EXERCISE DESCRIPTION → Return the lines of the data below in which the string "governance" occurs.

RECORDS SUPPLIED →
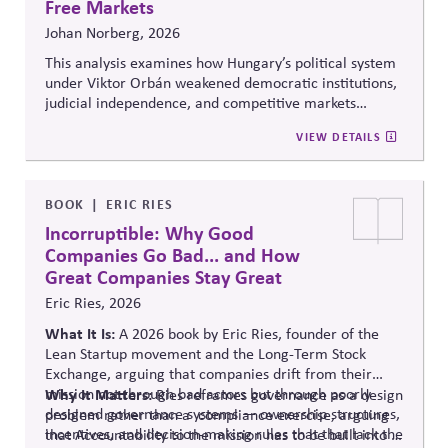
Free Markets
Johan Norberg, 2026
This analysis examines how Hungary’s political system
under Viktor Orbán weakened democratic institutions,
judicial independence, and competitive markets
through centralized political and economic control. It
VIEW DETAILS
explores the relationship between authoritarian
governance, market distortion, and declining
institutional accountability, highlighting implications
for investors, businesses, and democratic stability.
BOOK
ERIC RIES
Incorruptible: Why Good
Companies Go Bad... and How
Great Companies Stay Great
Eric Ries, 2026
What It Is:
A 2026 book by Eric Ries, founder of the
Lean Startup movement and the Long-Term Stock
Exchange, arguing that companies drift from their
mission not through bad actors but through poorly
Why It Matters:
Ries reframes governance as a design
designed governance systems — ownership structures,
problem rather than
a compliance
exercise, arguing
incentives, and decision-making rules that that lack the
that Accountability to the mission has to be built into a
==
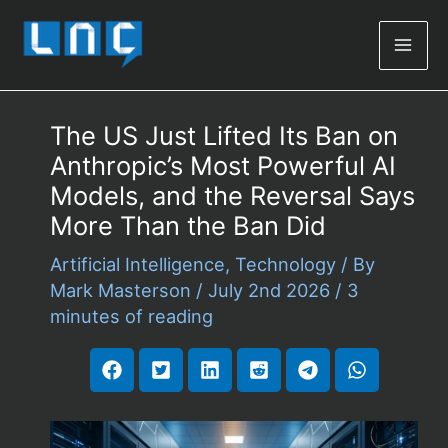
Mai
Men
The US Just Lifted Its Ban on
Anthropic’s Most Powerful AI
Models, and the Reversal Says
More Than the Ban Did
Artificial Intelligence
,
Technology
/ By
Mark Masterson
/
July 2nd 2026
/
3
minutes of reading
--
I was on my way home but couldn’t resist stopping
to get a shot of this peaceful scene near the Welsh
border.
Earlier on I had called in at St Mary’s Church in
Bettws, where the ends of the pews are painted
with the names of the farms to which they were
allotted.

TASK RESPONSE →
governance, market distortion, and declining
Ries reframes governance as a design
designed governance systems — ownership structures,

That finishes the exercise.